┌─ SOURCE RECORDS

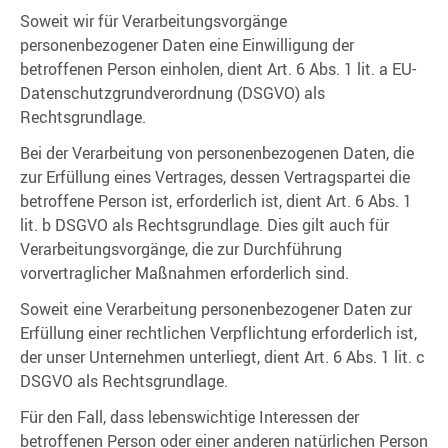
Soweit wir für Verarbeitungsvorgänge
personenbezogener Daten eine Einwilligung der
betroffenen Person einholen, dient Art. 6 Abs. 1 lit. a EU-
Datenschutzgrundverordnung (DSGVO) als
Rechtsgrundlage.
Bei der Verarbeitung von personenbezogenen Daten, die
zur Erfüllung eines Vertrages, dessen Vertragspartei die
betroffene Person ist, erforderlich ist, dient Art. 6 Abs. 1
lit. b DSGVO als Rechtsgrundlage. Dies gilt auch für
Verarbeitungsvorgänge, die zur Durchführung
vorvertraglicher Maßnahmen erforderlich sind.
Soweit eine Verarbeitung personenbezogener Daten zur
Erfüllung einer rechtlichen Verpflichtung erforderlich ist,
der unser Unternehmen unterliegt, dient Art. 6 Abs. 1 lit. c
DSGVO als Rechtsgrundlage.
Für den Fall, dass lebenswichtige Interessen der
betroffenen Person oder einer anderen natürlichen Person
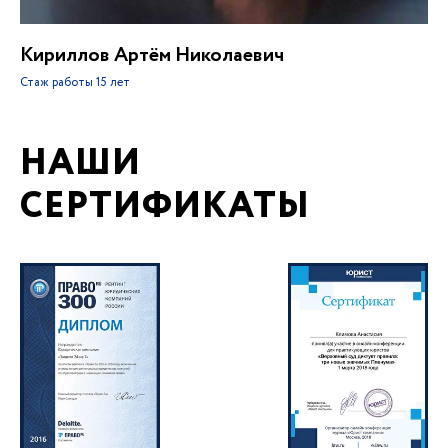
Кириллов Артём Николаевич
Стаж работы
15 лет
НАШИ
СЕРТИФИКАТЫ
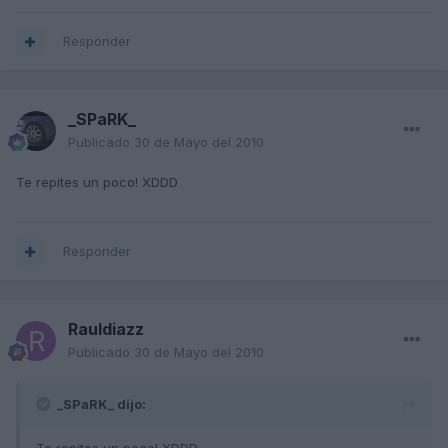
Responder
_SPaRK_
Publicado
30 de Mayo del 2010
Te repites un poco! XDDD
Responder
Rauldiazz
Publicado
30 de Mayo del 2010
_SPaRK_ dijo:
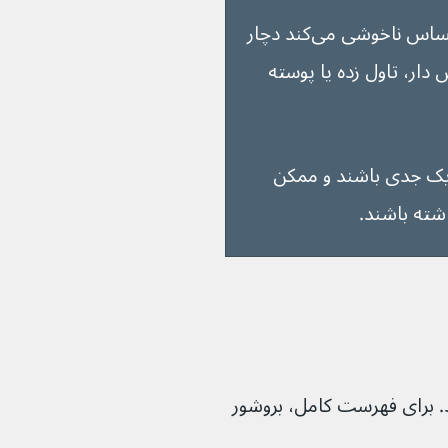
همچنین ممکن است شما یا فردی که احساس ناخوشی می‌کند دچار 
 دار، تاول زده یا پوسته 
ک واکنش آلرژیک جدی باشند و ممکن 
شته باشند.
. برای فهرست کامل، بروشور 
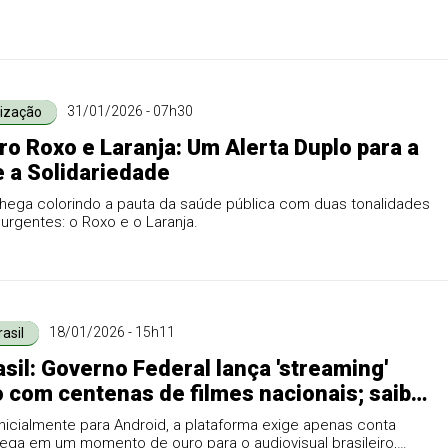
31/01/2026 - 07h30
ização
ro Roxo e Laranja: Um Alerta Duplo para a
 a Solidariedade
chega colorindo a pauta da saúde pública com duas tonalidades
 urgentes: o Roxo e o Laranja.
18/01/2026 - 15h11
asil
asil: Governo Federal lança 'streaming'
o com centenas de filmes nacionais; saiba
cessar
inicialmente para Android, a plataforma exige apenas conta
ega em um momento de ouro para o audiovisual brasileiro,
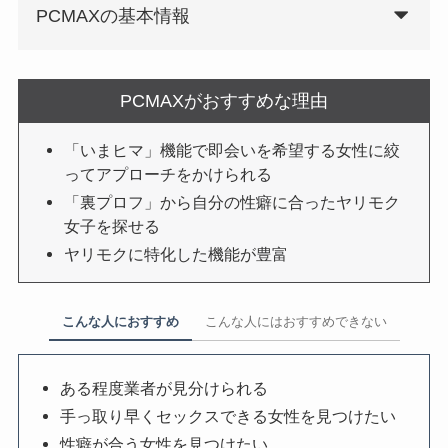
PCMAXの基本情報
PCMAXがおすすめな理由
「いまヒマ」機能で即会いを希望する女性に絞
ってアプローチをかけられる
「裏プロフ」から自分の性癖に合ったヤリモク
女子を探せる
ヤリモクに特化した機能が豊富
こんな人におすすめ
こんな人にはおすすめできない
ある程度業者が見分けられる
手っ取り早くセックスできる女性を見つけたい
性癖が合う女性を見つけたい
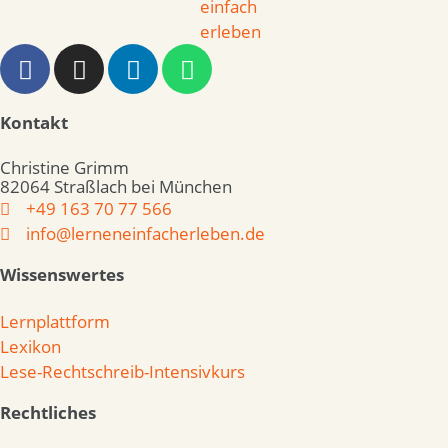
Kontakt
Christine Grimm
82064 Straßlach bei München
+49 163 70 77 566
info@lerneneinfacherleben.de
Wissenswertes
Lernplattform
Lexikon
Lese-Rechtschreib-Intensivkurs
Rechtliches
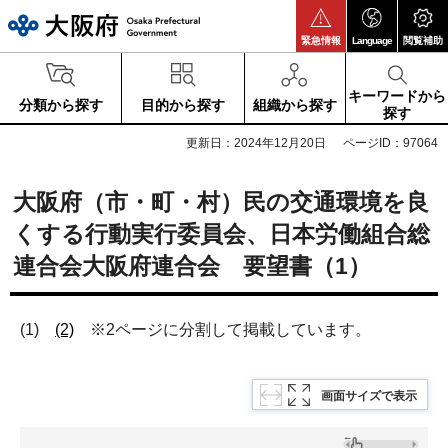
大阪府
緊急情報
Language
閲覧補助
キーワードから
分類から探す
目的から探す
組織から探す
探す
更新日：2024年12月20日
ページID：97064
大阪府（市・町・村）民の交通環境を良
くする行動実行委員会、日本労働組合総
連合会大阪府連合会 要望書（1）
(1)
(2)
※2ページに分割して掲載しています。
画面サイズで表示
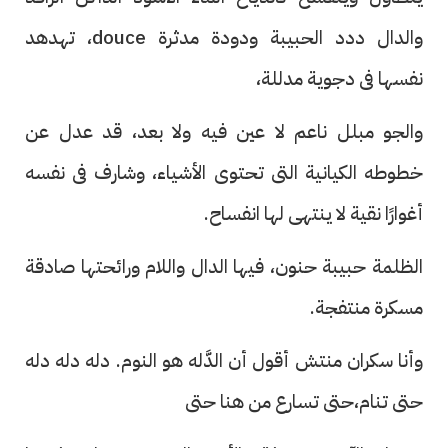
والدال ددد الحبيبة ودودة مدثرة douce، تهدهد
نفسها فى دجوية مدللة،
والجو مبلل ناعم لا عين فيه ولا بعد، قد عدل عن
خطوطه الكيانية التى تحتوى الأشياء، وشارف فى نفسه
أغوارًا نقية لا ينتهى لها انفساح.
الظلمة حبيبة حنون، فيها الدال واللام ورائحتها صادقة
مسكرة منتفجة.
وأنا سكران منتش أقول أن الدَّله هو النوم. دله دله دله
حتى تنام،حتى تسارع من هنا حتى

└─

EXERCISE DIRECTIONS:
Reproduce only the lines running from the beginning of the entries above to the line holding "همچنین ممکن است", inclusive. Pictures stay out of the copy.

PROBLEM SOLUTION:
Soweit wir für Verarbeitungsvorgänge
personenbezogener Daten eine Einwilligung der
betroffenen Person einholen, dient Art. 6 Abs. 1 lit. a EU-
Datenschutzgrundverordnung (DSGVO) als
Rechtsgrundlage.
Bei der Verarbeitung von personenbezogenen Daten, die
zur Erfüllung eines Vertrages, dessen Vertragspartei die
betroffene Person ist, erforderlich ist, dient Art. 6 Abs. 1
lit. b DSGVO als Rechtsgrundlage. Dies gilt auch für
Verarbeitungsvorgänge, die zur Durchführung
vorvertraglicher Maßnahmen erforderlich sind.
Soweit eine Verarbeitung personenbezogener Daten zur
Erfüllung einer rechtlichen Verpflichtung erforderlich ist,
der unser Unternehmen unterliegt, dient Art. 6 Abs. 1 lit. c
DSGVO als Rechtsgrundlage.
Für den Fall, dass lebenswichtige Interessen der
betroffenen Person oder einer anderen natürlichen Person
Кириллов Артём Николаевич
Стаж работы
15 лет
НАШИ
СЕРТИФИКАТЫ
Responder
_SPaRK_
Publicado
30 de Mayo del 2010
Te repites un poco! XDDD
Responder
Rauldiazz
Publicado
30 de Mayo del 2010
_SPaRK_ dijo:
همچنین ممکن است شما یا فردی که احساس ناخوشی می‌کند دچار 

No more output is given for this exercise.